It was the best of claims; it was the worst of claims… the age of wisdom, the age of foolishness… belief vs. incredulity… hope vs. despair… etc., etc. The iconic opening paragraph from Charles Dickens’ A Tale of Two Cities makes one realize such conflicts do exist in the same space and time, albeit through different personal perspectives. Such is the reality in workers’ comp claims, where the single biggest factor in outcome is often the claimant’s attitude.
A client claim-audit project offers a jarring comparison between two claim files from different parts of the country. The claims exemplify how little control we actually have over an employee’s attitude in the disability management process, and show how vastly different the human tolls can be.

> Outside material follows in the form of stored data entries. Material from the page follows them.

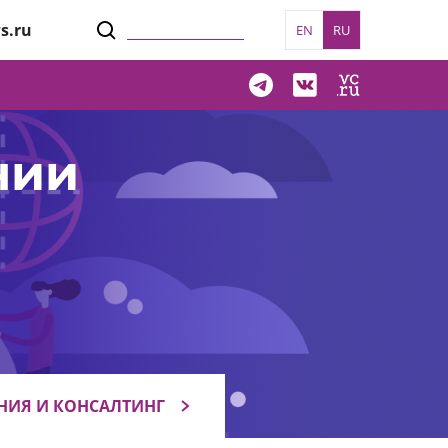
s.ru
EN
RU
нии
НИЯ И КОНСАЛТИНГ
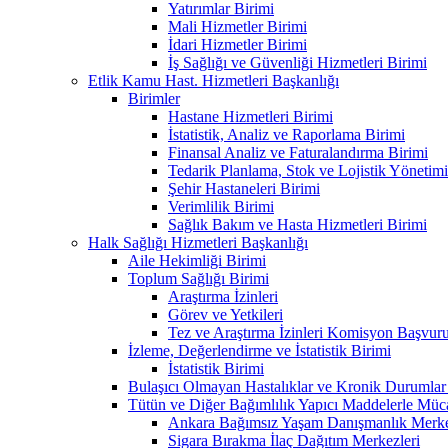
Yatırımlar Birimi
Mali Hizmetler Birimi
İdari Hizmetler Birimi
İş Sağlığı ve Güvenliği Hizmetleri Birimi
Etlik Kamu Hast. Hizmetleri Başkanlığı
Birimler
Hastane Hizmetleri Birimi
İstatistik, Analiz ve Raporlama Birimi
Finansal Analiz ve Faturalandırma Birimi
Tedarik Planlama, Stok ve Lojistik Yönetimi
Şehir Hastaneleri Birimi
Verimlilik Birimi
Sağlık Bakım ve Hasta Hizmetleri Birimi
Halk Sağlığı Hizmetleri Başkanlığı
Aile Hekimliği Birimi
Toplum Sağlığı Birimi
Araştırma İzinleri
Görev ve Yetkileri
Tez ve Araştırma İzinleri Komisyon Başvu
İzleme, Değerlendirme ve İstatistik Birimi
İstatistik Birimi
Bulaşıcı Olmayan Hastalıklar ve Kronik Durumlar
Tütün ve Diğer Bağımlılık Yapıcı Maddelerle Müc
Ankara Bağımsız Yaşam Danışmanlık Merkez
Sigara Bırakma İlaç Dağıtım Merkezleri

Both claims were in excess of 10 years old. Both involved exaggerated and evolving symptoms with eventual narcotic prescriptions for “pain management.” At approximately the same time, however, each took a different path.
One claimant found her own reasons and will-power to end the years she spent on prescribed pain-killers. She entered a drug treatment process on her own, eventually stopped her prescriptions and found a full-time job. The other claimant dove deeper into narcotic addiction and exhibited classic drug seeking behavior – such as “losing” his prescriptions and requiring early refills. He tested positive for other illegal drugs once his rightfully suspicious physician initiated a monitoring program.
There was no appreciably different set of claim management tools or tactics used for the claims – the stark difference in outcome came down to the want of the individual… an almost impossible aspect for the day-to-day claim practitioner or human-resources manager to reach or control. And, at the time of my audit, the claims were equally easy to close.
The woman free of prescriptions and carrying a full-time job was simply no longer a claimant. She was probably very happy to have her case closed and the dark chapter of her life over. We decided on an administrative closure of the claim.
On the other hand, the gentleman was barred from his erstwhile treating physician and pain management clinic for abusing meds and refusing a drug treatment program. A host of independent medical opinions indicated the man did not require further meds for the old injury. His everyday behavior was highly unfocused and erratic, apparently causing no attorney to take his WC case. He lived out of a tent in a relative’s backyard.
The man’s claim was also an easy administrative closure because of lack of any foreseeable prosecution. I have to admit his situation nicked at my coat of cynicism, the one layered thick from years in this profession. I hated the plain fact that he was a doomed victim of a WC system enabling his addictive conditions.
To my good readers, I ask: Which closure would you rather preside over?
Quick-Tip: Know When to Hold ‘Em But Don’t Wait to Fold ‘Em
When reasonable medical treatment has no impact, quickly consider other options. A claimant with misguided intentions or extraneous problems and no desire to be “cured” might just be his own worst enemy and using the WC claim as a primary enabler.
– Find appropriate ways to incorporate employee assistance programs (EAPs) or other specialty counseling services to support employees or WC claimants who have debilitating outlooks or possible addiction issues.
– Maintain a “no-fill” position on narcotic prescriptions. This will give you and your defense team at least an opportunity to block dangerous drugs before they are automatically initiated.
– Consider any “chronic pain” diagnosis to indicate maximum medical improvement (MMI). “Chronic” as a term arguably fits MMI. Try to settle the case under that premise. Fight the diagnosis and treatment plan, as a means to pressure settlement. If the plaintiff’s side argues against an MMI determination, then demand a treatment outlook and timeline that results in stopping pain medication.
– For claims with long-term narcotic situations, seek peer reviews to ascertain if the regimes are excessive and if a recommendation for detoxification is appropriate. Specifically set up medical evaluations to confirm addiction and substance abuse tendencies.
– Never presume a claimant with the wrong attitude and bleak outlook will be cured by any type of treatment. Know when you are wasting time and money. You must sense and act on this early. Don’t rely on adjusters to raise questions, as their inclination is to keep treating as long as medical opinion approves. You must take the role of disruptor.
Bottom line” It is distressing that workers’ comp enables addiction. Closing such cases is not always pretty. Learn from the disasters and take more responsibility in the future. Recognize that claimant attitude and outlook are of primary importance, for good or for bad.